### [Provided data]
=== Section Start ===

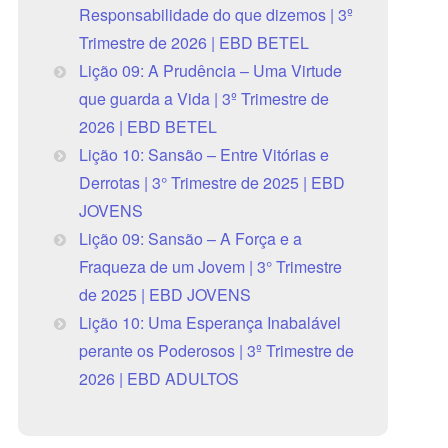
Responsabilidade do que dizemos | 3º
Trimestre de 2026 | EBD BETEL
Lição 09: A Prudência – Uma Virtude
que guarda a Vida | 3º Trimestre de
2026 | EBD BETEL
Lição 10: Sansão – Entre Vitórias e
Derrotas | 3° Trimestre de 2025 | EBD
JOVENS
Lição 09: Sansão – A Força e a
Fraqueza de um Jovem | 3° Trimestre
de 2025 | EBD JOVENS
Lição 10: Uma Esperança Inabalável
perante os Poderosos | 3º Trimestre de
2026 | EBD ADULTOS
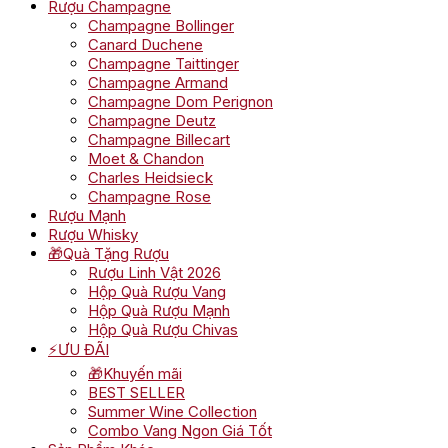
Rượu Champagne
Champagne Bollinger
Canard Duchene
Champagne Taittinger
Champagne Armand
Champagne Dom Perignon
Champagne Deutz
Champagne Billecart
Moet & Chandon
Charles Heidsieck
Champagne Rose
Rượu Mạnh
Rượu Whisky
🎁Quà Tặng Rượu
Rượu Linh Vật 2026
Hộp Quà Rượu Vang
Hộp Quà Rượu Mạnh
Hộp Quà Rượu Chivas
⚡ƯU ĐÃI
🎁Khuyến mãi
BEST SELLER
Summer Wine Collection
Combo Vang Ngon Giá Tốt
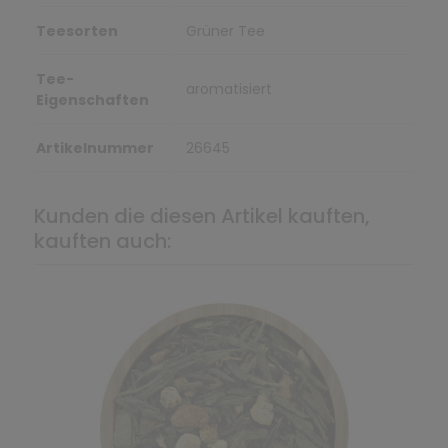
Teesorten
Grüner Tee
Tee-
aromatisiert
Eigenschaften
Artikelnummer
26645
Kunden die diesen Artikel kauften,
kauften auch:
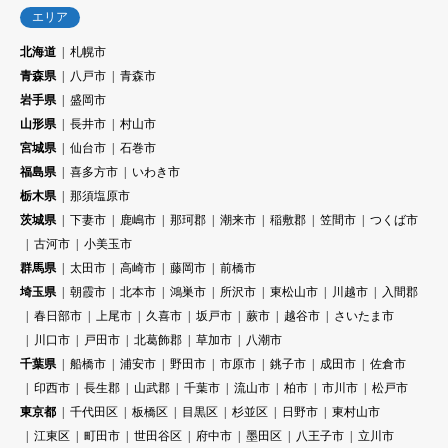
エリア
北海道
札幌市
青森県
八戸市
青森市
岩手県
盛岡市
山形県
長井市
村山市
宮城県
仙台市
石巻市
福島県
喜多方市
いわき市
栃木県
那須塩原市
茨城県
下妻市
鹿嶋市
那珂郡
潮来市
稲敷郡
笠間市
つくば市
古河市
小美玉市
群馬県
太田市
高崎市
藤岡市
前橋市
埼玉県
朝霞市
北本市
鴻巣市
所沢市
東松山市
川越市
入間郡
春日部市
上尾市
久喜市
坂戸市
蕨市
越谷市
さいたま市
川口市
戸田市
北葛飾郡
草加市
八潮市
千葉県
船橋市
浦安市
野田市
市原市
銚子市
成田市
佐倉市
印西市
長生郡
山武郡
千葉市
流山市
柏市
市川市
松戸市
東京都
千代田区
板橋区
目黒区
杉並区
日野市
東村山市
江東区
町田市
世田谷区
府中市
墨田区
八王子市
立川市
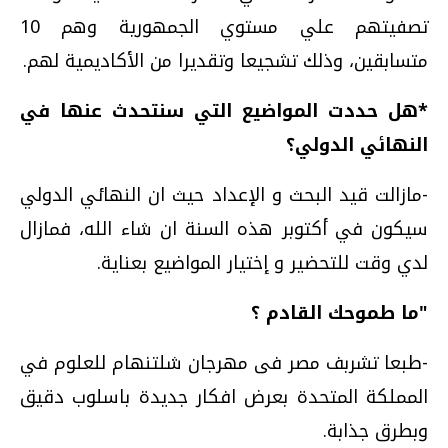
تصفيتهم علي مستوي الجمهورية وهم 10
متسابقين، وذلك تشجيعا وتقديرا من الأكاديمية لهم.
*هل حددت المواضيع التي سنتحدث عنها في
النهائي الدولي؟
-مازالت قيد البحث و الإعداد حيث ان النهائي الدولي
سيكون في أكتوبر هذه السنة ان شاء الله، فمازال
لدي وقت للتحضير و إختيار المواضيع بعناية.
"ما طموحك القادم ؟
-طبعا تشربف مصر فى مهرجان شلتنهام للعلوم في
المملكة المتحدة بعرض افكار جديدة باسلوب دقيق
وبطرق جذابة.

=== Section End ===
=== Section Start ===

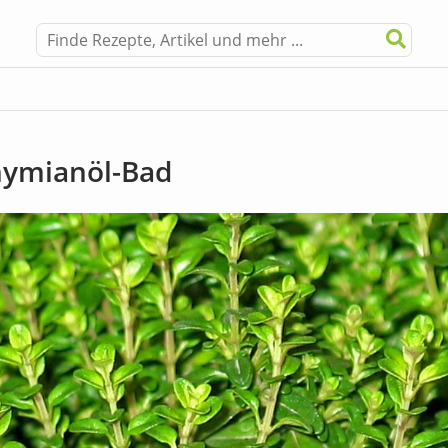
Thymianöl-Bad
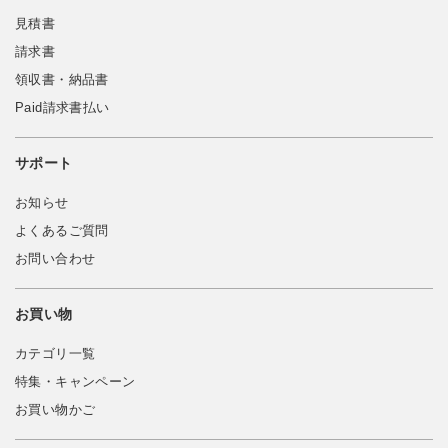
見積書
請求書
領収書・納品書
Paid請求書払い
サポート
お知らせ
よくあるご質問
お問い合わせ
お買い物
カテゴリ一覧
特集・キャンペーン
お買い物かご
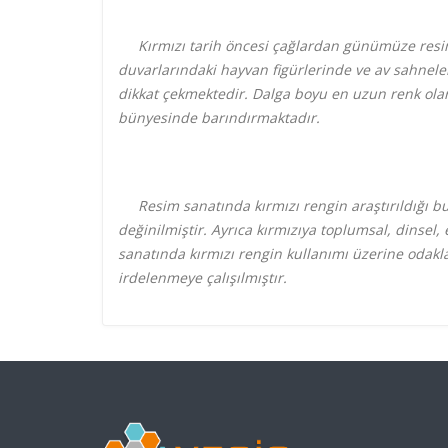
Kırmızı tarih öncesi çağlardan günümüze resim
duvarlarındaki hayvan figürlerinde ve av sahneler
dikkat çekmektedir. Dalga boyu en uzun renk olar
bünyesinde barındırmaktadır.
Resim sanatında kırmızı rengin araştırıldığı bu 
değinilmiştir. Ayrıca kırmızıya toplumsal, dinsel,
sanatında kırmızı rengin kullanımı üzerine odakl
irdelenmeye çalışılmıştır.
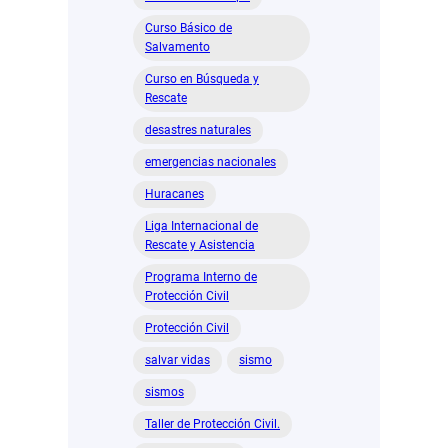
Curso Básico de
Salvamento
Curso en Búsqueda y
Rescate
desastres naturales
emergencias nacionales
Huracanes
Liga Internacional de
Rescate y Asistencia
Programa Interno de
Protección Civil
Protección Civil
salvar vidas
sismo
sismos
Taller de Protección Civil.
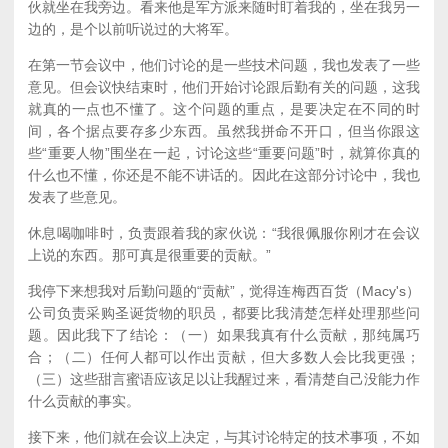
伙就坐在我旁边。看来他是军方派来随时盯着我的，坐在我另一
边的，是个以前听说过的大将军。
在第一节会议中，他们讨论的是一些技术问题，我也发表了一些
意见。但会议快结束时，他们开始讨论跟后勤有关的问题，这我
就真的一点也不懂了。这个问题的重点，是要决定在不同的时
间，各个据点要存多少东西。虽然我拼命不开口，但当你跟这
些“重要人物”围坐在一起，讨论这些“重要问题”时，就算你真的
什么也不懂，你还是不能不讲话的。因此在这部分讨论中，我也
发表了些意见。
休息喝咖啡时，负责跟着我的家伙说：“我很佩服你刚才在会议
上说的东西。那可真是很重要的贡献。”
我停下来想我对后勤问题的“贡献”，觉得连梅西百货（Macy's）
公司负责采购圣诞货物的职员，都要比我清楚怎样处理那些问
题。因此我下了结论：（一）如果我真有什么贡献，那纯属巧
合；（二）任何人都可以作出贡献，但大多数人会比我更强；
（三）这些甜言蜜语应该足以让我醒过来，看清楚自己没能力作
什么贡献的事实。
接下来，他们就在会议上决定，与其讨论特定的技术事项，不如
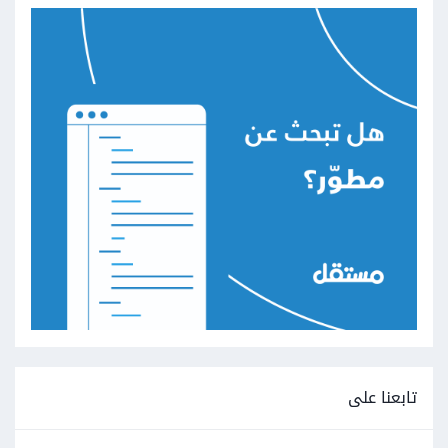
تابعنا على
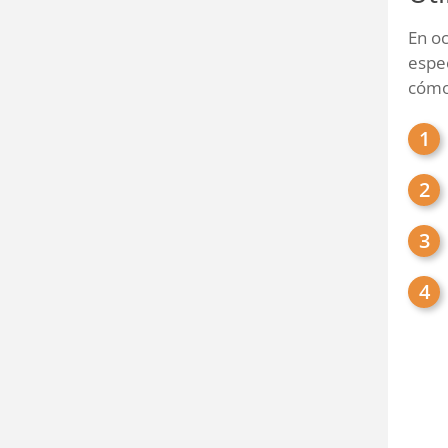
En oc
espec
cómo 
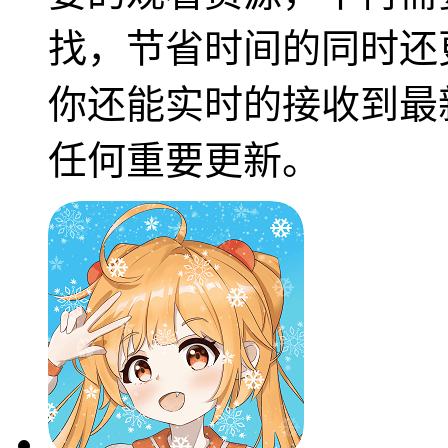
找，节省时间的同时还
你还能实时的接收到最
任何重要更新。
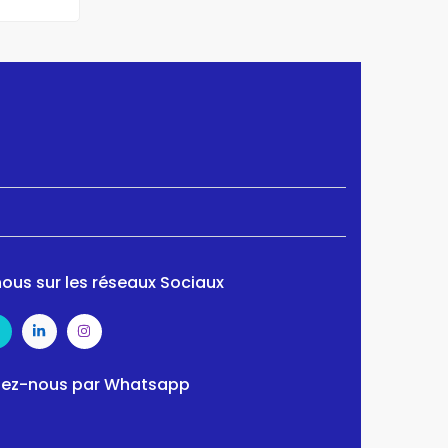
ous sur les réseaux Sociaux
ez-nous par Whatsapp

=== Section End ===

Within the listing above, copy exactly the lines that start at the one with "irdelenmeye çalışılmıştır." and continue through the one with "边的，是个以前听说过的大将军。". Omit pictures.

### [Result for this task]
irdelenmeye çalışılmıştır.
Curso Básico de
Salvamento
Curso en Búsqueda y
Rescate
desastres naturales
emergencias nacionales
Huracanes
Liga Internacional de
Rescate y Asistencia
Programa Interno de
Protección Civil
Protección Civil
salvar vidas
sismo
sismos
Taller de Protección Civil.
伙就坐在我旁边。看来他是军方派来随时盯着我的，坐在我另一
边的，是个以前听说过的大将军。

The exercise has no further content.